There are numerous examples of film directors throwing themselves and their films into the path of nature itself in the search for some sort of artistic perfection. Rather than taking the short way around with sets or computer graphics, they embrace the chaos and ferocity of nature, trying to capture a kind of unbridled realism that can only be captured with great difficulty and cost. Werner Herzog, Francis Ford Coppola and Steven Spielberg are just a few who somehow managed to take on the challenge and succeed, and now recent Oscar-winner Alejandro González Iñárritu can add his name to the list. After offering us a sublime cinematic spectacle with 'Birdman' last year, he continues his medium-pushing work with 'The Revenant', an unbridled and punishing piece of work filled with poetry and awe.
Based on a true story, 'The Revenant' recounts the story of Hugh Glass (Leonardo DiCaprio), a frontiersman in the 1820s, and his gruelling quest for survival and revenge against John Fitzgerald (Tom Hardy) after Fitzgerald leaves Glass for dead and takes what matters to him most following an utterly horrific bear attack. Driven by blinding retribution, he literally crawls his way across the South Dakota wilderness, fighting against his terrible wounds and the unforgiving elements around them.
'The Revenant' passed through a number of hands before landing with Iñárritu, but it's doubtful any would have attacked this material with his kind of boldness. Working once again with cinematographer Emmanuel Lubezki, Iñárritu and his team decided to film it entirely with natural light and in real locations, essentially submitting themselves to the natural elements of rain, wind and snow. This alone makes 'The Revenant' an immediately breathtaking visual experience; the human struggle writ small against the enormity of nature around it. In many ways, it feels like a visual companion to Terrence Malick's gorgeous film 'The New World' (2005; also shot by Lubezki), presenting nature as a vital character capable of passion and poetry.

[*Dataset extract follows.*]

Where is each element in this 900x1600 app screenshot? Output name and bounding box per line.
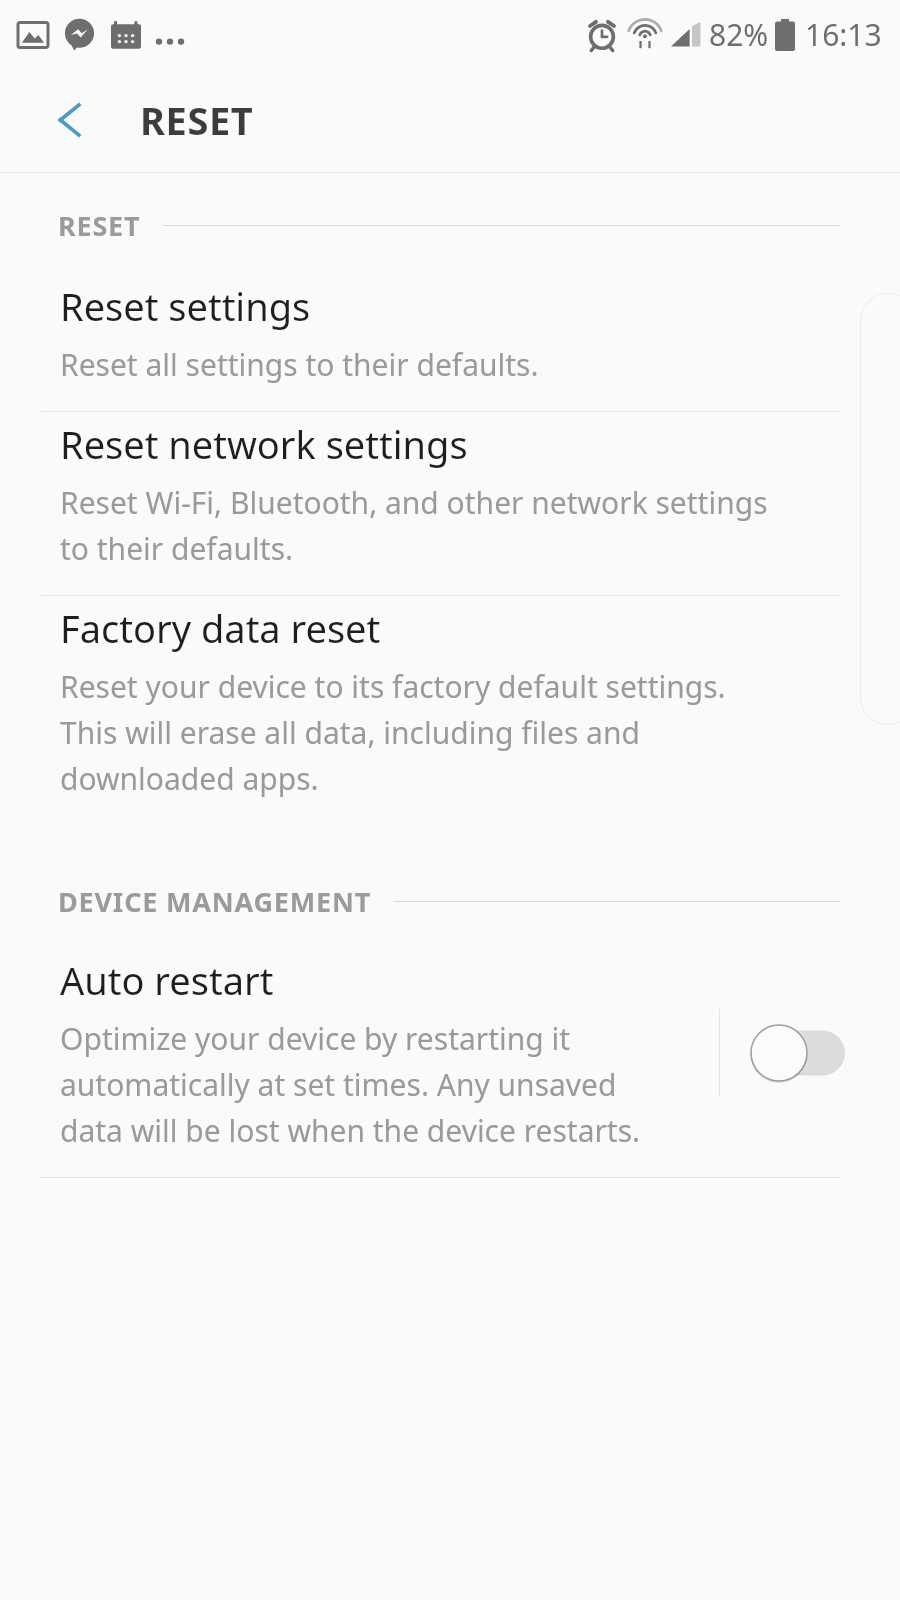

However, as much as nature is a participant in 'The Revenant', Iñárritu is far more interested in the violence inherent in these men. As a director, he clearly pushes them to the edge of their abilities, whether it be in his now-iconic use of complex long tracking shots, or asking them to throw themselves against the hostile environments. Many like to make the joke that directors enjoy playing God, but in this case the director has no choice but to try. It's an unrelentingly brutal film, both visually and emotionally. The bear attack itself, a masterclass of action filmmaking, is so visceral and unforgiving that it borders on unwatchable, but this is matched easily by the attacks on Glass' sanity further along. The themes and ideas at the heart of the film are immense, boiling down to almost biblical simplicity. Like Alfonso Cuaron's masterpiece 'Gravity', 'The Revenant' is a complex piece of filmmaking telling a surprisingly straightforward narrative - man seeks revenge against another for a crime committed against him. Iñárritu and fellow screenwriter Mark L. Smith complement the cleanliness of the narrative by balancing it with the relationship between the frontiersmen and the Native American population, presented as equally brutal and civilised as the invaders. As Malick did with 'The New World', he acknowledges their inbuilt relationship with the landscape, but with markedly more brutality. 'The Revenant' is one of those films that approaches questions of masculinity and honour in the right way, seeing them not as a power but as complex organisms.
'The Revenant' is a complex piece of filmmaking telling a surprisingly straightforward narrative.
By pushing his cast to the limit, Iñárritu leads all of them to great performances. DiCaprio is predictably brilliant, but stripped of the ability to speak (and at times, move) for large sections of the film, he relies on his immense talent as a physical performer to capture Glass' tremendous pain and blinding fury. Hardy is likewise brilliant, crafting Fitzgerald into the best kind of antagonist, both hateful and strangely pitiable. Iñárritu is one of the few directors who has been able to harness Hardy's combustible and unpredictable energy, and he uses it to his full advantage here. The supporting cast are also uniformly outstanding, with Domhnall Gleeson and Will Poulter particular standouts. There's also a gorgeous and heartbreaking performance from Forrest Goodluck as Glass' son Hawk, who not only has to content with the repercussions of the bear attack on his father, but the inherent racism directed at him by being the half-caste child of a white father and an American Indian mother.
At nearly two and a half hours, 'The Revenant' is the kind of cinematic journey into the heart of darkness that leaves you totally bruised and battered. It's a film you experience, one that forces you to feel every moment of pain and violence directed at its characters. Yet it's an experience that is worth every second. Alejandro González Iñárritu has delivered yet another unique and groundbreaking work of art, clearly a tremendous ordeal to create for everyone involved but just as clearly something they should all be proud of. In many ways, it's the oldest kind of cinema, one whose intention is to rip you from your seat and give you the kind of emotional and physical experience you could never have as safely in any other capacity. See it on as big a screen as you can find, and make sure you have arm rests on both sides. You'll grip them in the first few minutes, and you won't be able let them go until the last frame.